--- START ---

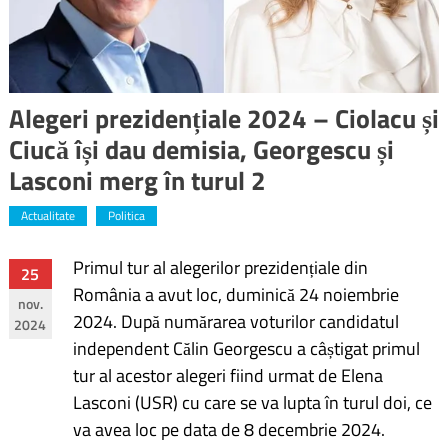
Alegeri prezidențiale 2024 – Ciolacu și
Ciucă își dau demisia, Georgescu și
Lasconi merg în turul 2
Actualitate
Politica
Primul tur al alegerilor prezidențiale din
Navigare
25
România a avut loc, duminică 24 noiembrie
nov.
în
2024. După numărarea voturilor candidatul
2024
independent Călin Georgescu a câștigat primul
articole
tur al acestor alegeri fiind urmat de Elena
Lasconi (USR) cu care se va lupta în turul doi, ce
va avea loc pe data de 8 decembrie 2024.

--- END ---
--- START ---

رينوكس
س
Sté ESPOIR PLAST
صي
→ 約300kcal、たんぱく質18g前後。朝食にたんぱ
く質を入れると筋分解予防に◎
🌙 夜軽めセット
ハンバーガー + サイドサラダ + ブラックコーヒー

--- END ---

Give only the lines from the one holding "Alegeri prezidențiale 2024 – Ciolacu și" through the one holding "Lasconi (USR) cu", each restated exactly as it appears above.

Alegeri prezidențiale 2024 – Ciolacu și
Ciucă își dau demisia, Georgescu și
Lasconi merg în turul 2
Actualitate
Politica
Primul tur al alegerilor prezidențiale din
Navigare
25
România a avut loc, duminică 24 noiembrie
nov.
în
2024. După numărarea voturilor candidatul
2024
independent Călin Georgescu a câștigat primul
articole
tur al acestor alegeri fiind urmat de Elena
Lasconi (USR) cu care se va lupta în turul doi, ce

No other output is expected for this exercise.